** Data to examine follows **

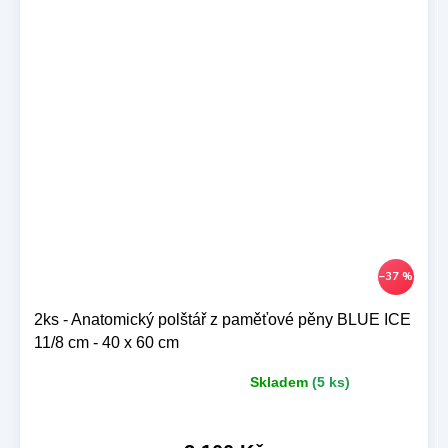
–37 %
2ks - Anatomický polštář z paměťové pěny BLUE ICE
11/8 cm - 40 x 60 cm
Skladem
(5 ks)
Průměrné
hodnocení
produktu
je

** End of Data to examine **

What the task requires:
Drop every picture from the data, then output all the rest exactly.

Result:
–37 %
2ks - Anatomický polštář z paměťové pěny BLUE ICE
11/8 cm - 40 x 60 cm
Skladem
(5 ks)
Průměrné
hodnocení
produktu
je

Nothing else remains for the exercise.